** ASSIGNED TASK **
From the data below, repeat exactly the lines from the line with "((سلام الله وسلام" to the line with "أنت وأمّي دمك", both included.

= Beginning of Section =

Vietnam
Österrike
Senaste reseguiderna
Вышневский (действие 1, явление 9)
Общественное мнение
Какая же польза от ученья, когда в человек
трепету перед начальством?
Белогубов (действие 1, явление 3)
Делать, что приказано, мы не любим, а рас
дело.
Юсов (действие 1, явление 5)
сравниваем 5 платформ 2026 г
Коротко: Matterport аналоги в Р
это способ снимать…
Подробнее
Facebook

= End of Section =
= Beginning of Section =

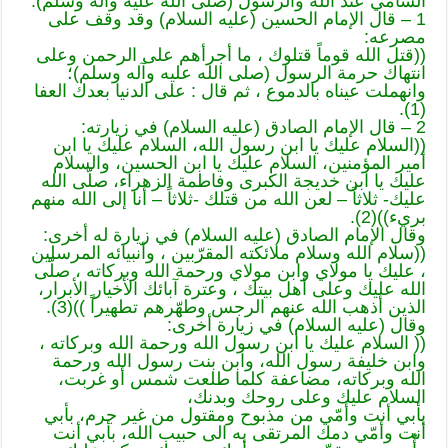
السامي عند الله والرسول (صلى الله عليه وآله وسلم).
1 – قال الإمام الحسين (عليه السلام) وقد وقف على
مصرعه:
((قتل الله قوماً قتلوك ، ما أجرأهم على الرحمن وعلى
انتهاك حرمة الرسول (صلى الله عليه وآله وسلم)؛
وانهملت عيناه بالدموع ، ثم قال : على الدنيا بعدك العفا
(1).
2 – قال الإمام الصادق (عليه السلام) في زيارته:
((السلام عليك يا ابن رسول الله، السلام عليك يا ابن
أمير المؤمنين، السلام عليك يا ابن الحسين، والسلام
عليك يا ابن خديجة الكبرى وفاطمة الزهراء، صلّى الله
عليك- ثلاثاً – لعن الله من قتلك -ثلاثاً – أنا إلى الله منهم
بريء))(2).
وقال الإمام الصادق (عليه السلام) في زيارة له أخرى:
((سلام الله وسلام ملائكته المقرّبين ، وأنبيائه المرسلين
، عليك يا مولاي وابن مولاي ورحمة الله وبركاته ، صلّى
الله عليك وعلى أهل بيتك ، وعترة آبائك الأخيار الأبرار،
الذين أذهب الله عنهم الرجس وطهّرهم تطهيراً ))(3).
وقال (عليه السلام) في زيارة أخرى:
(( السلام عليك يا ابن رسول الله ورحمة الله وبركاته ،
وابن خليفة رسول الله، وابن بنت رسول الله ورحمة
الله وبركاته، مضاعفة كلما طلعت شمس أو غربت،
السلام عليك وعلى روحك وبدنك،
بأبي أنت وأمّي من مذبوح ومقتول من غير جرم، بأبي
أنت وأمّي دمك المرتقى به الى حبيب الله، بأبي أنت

= End of Section =

** COMPLETED TASK **
((سلام الله وسلام ملائكته المقرّبين ، وأنبيائه المرسلين
، عليك يا مولاي وابن مولاي ورحمة الله وبركاته ، صلّى
الله عليك وعلى أهل بيتك ، وعترة آبائك الأخيار الأبرار،
الذين أذهب الله عنهم الرجس وطهّرهم تطهيراً ))(3).
وقال (عليه السلام) في زيارة أخرى:
(( السلام عليك يا ابن رسول الله ورحمة الله وبركاته ،
وابن خليفة رسول الله، وابن بنت رسول الله ورحمة
الله وبركاته، مضاعفة كلما طلعت شمس أو غربت،
السلام عليك وعلى روحك وبدنك،
بأبي أنت وأمّي من مذبوح ومقتول من غير جرم، بأبي
أنت وأمّي دمك المرتقى به الى حبيب الله، بأبي أنت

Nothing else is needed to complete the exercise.